Tests on tiny “brain organoids” reveal a so far unknown molecular switch that controls brain growth and makes the human organ three times the size of the brains of great apes.

Tinkering with the switch and the human brain loses its growth advantage, while the great ape brain can be made to develop more like a human’s.

“What we’re seeing is a difference in cellular behavior very, very early on, which allows the human brain to grow bigger,” said Dr Madeleine Lancaster, a developmental biologist at the Medical Research Council’s Molecular Biology Laboratory in Cambridge. “We are able to account for almost all of the size difference.”

The healthy human brain typically grows to around 1,500 cc in adulthood, which is about three times the size of the brain of a 500 cc gorilla or the brain of a 400 cc chimpanzee. But figuring out why has been very difficult, not least because brain development in humans and great apes cannot be easily studied.

In an effort to understand the process, Lancaster and his colleagues collected cells, often left behind by tests or medical operations, from humans, gorillas and chimpanzees, and reprogrammed them into stem cells. They then developed these cells in a way that encouraged them to turn into brain organoids – small pieces of brain tissue a few millimeters wide.

After several weeks, the human brain organoids were by far the biggest of the lot, and close examination revealed why. In human brain tissue, the so-called neural progenitor cells – which make up all brain cells – divide more than those in the brain tissue of great apes.

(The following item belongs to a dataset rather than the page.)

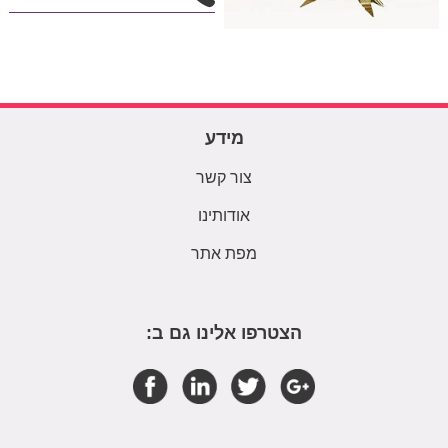
מידע
צור קשר
אודותינו
מפת אתר
הצטרפו אלינו גם ב:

Lancaster, whose study is published in Cell, added: “You have an increase in the number of these cells, so once they go into making different brain cells, including neurons, you have more to go. start, so you get an increase in the whole population of brain cells throughout the cortex. “

Mathematical modeling of the process has shown that the difference in cell proliferation occurs so early in brain development that it ultimately leads to a nearly doubling of the number of neurons in the adult human cerebral cortex compared to that of great apes. .

The researchers then identified a crucial gene for the process. Known as Zeb2, it later turns on in human tissue, allowing cells to divide further before they mature. Tests have shown that delaying the effects of Zeb2 causes gorilla brain tissue to grow larger, while activating it earlier in human brain organoids causes them to grow more like those of monkeys.

John Mason, professor of molecular neural development at the University of Edinburgh, who was not involved in the research, said it highlights the power of organoids to study brain development.

“It’s important to understand how the brain develops normally, partly because it helps us understand what makes humans unique and partly because it can give us important information about how neurodevelopmental disorders can. occur, ”he said.

“Brain size can be affected in certain neurodevelopmental disorders, for example macrocephaly is a hallmark of certain autism spectrum disorders, so understanding these very basic processes of embryonic brain development could lead to a better understanding of these disorders. “, he added.